‘Reacher’ Creator Lee Child Explains Neagley’s Expanded Role in the Series

Reacher needs someone to bounce off, after all.

Frances Neagley (Maria Sten) examining a key in Reacher Season 2
Image via Prime Video

THE BIG PICTURE

 The addition of the character Sergeant Frances Neagley is a strategic decision to provide exposition and engage the audience in a visual medium, as Reacher’s internal monologues in the novels are difficult to portray on screen.
 The Reacher novels can be read in any order, which influenced the decision to adapt different books out of order for the TV series. The goal is to build depth and complexity for the character of Reacher.
 The third season of Reacher is currently being produced in Toronto, and the show can be streamed on Prime Video.

Although Reacher is a one-man band, the show has been bolstered by the presence of additional characters to bounce off Alan Ritchson‘s turkey-fisted vigilante, and none has made more of an impact than Maria Sten‘s Sergeant Frances Neagley — who will return for the upcoming third season. Neagley is portrayed, in the series, as Reacher’s closest confidante, the one he goes to if he needs answers. But that’s not the case in Lee Child‘s novels, so why is Neagley so much more involved in the TV series?

There is a tacit acknowledgment that Reacher is a lone wolf, and a very internalised figure. That’s something you can get away with in a series of novels. But internal monologues are hard to do if you want to keep the audience engaged in a visual medium, so the best thing to do is to have a Basil Exposition character, which is where Neagley comes in.

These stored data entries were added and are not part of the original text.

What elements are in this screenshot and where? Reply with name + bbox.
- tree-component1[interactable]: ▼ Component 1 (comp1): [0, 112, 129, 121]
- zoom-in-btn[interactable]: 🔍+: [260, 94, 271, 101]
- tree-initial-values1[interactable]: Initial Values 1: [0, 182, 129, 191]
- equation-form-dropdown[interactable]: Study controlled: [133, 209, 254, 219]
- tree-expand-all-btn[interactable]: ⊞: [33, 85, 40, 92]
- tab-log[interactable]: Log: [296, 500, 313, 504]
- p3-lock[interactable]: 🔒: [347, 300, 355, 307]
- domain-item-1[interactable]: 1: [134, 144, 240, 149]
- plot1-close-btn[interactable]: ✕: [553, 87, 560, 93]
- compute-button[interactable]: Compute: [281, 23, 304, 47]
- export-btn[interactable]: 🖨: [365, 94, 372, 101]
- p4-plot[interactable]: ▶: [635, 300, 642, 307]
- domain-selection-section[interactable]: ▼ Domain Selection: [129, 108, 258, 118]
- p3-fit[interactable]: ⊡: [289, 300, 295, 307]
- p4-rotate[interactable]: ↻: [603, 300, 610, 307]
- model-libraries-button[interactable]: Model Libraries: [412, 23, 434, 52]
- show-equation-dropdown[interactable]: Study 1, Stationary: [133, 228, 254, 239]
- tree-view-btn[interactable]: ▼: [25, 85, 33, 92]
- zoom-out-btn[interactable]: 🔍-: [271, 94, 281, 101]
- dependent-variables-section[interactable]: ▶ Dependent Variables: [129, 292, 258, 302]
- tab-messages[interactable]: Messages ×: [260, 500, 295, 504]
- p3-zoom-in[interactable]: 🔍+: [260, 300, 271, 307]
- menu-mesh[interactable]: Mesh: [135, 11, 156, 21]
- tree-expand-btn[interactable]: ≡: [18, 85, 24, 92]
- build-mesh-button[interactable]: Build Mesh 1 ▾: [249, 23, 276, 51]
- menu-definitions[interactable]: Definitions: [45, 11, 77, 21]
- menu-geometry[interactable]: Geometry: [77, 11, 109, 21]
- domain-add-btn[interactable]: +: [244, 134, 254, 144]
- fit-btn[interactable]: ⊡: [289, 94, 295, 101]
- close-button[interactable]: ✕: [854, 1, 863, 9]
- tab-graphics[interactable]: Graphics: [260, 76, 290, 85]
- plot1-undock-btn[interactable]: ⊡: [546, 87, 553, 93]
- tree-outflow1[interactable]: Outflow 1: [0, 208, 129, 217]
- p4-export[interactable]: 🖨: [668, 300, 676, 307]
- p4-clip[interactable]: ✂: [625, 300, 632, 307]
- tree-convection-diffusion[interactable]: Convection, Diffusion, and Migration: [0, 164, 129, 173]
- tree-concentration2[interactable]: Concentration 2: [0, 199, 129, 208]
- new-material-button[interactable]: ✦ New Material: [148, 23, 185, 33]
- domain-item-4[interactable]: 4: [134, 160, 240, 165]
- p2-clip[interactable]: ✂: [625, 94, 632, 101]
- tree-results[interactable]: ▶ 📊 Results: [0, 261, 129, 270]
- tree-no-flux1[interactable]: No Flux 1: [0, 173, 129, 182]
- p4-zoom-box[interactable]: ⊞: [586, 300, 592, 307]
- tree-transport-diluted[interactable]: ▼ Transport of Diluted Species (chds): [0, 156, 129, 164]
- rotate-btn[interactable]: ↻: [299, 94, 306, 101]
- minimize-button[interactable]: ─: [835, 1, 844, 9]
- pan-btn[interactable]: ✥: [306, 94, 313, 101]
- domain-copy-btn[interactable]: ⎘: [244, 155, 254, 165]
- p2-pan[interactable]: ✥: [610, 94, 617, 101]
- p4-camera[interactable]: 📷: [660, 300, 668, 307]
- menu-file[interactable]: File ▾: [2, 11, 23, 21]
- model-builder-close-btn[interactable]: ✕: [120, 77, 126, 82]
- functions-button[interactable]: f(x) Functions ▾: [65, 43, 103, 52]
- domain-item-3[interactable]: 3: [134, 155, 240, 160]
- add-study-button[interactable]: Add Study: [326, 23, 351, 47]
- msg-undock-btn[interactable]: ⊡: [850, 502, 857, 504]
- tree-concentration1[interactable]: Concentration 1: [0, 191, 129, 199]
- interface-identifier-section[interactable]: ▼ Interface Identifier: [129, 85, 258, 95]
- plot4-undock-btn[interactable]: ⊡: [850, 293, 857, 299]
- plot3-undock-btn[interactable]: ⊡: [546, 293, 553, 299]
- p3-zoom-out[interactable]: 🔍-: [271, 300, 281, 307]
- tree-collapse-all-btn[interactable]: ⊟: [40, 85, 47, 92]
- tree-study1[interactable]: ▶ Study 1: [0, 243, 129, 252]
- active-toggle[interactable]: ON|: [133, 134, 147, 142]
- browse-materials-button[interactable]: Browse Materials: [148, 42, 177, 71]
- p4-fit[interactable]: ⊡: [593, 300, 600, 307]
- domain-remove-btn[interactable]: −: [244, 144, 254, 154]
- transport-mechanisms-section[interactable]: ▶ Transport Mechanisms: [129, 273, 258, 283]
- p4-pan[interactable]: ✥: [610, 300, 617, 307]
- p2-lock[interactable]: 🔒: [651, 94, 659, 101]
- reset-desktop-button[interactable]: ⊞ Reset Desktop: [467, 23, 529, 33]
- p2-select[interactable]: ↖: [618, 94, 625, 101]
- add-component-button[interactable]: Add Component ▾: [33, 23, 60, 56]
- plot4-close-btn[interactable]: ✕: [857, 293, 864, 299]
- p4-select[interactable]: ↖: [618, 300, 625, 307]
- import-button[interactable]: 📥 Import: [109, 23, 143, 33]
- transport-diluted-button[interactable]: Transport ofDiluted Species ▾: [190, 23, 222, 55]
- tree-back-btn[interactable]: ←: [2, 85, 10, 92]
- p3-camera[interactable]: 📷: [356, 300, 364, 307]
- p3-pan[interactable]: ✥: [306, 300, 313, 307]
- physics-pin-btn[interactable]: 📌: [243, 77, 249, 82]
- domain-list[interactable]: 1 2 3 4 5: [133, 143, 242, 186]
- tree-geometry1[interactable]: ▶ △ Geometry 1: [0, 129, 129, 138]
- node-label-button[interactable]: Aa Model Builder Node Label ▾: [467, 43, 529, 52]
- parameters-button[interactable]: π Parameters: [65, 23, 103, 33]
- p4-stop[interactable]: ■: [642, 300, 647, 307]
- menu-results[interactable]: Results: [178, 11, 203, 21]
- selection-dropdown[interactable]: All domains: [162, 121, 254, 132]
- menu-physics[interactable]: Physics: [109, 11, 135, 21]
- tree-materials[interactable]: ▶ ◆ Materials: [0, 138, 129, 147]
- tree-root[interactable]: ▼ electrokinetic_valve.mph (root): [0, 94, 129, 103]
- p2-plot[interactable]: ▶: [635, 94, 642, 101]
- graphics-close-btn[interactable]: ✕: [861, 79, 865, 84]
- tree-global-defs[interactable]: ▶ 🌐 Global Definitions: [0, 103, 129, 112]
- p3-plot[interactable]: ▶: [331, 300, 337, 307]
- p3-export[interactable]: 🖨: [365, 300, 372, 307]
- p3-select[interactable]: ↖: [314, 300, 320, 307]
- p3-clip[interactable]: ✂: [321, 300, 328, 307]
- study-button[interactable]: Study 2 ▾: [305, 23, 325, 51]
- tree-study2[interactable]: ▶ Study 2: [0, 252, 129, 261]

Although the character isn’t a regular in the novels, and doesn’t even appear in Killing Floor, upon which the first season was based. Child, speaking with Empire, expanded on the reasons behind it.

“Neagley was a strategic decision. The one thing you cannot do on screen that you can in a book is have the inside of somebody’s head. Reacher thinks a lot, and there are pages and pages of Reacher puzzling things out. You can’t write an eight-minute scene with Alan Ritchson sitting there, thinking. So we needed a secondary character to bolster the exposition.”

In What Order Are The ‘Reacher’ Books Adapted?

Alan Ritchson on the phone in Reacher Season 2Image via Prime Video

As for the ordering of the series — it kicked off with Killing Floor as the basis for the first season, which was the first book, but then Season 2 was suddenly book 7 — there’s a reason for that too. The Reacher novels can be read in any order, to a point, without a great deal of further knowledge. The logic behind that decision-making came down to something simple: building Reacher out as a character and adding depth to the big ol’ beefcake.

“There was no reason to do them in order,” Child says. “We had massive discussions about it. The thinking went like this: Killing Floor introduces Reacher as a person. So, which book shows his professional life, and what he did while he was in the Army? The result was Bad Luck And Trouble.”

Reacher streams on Prime Video. Production of the third season is currently underway in Toronto.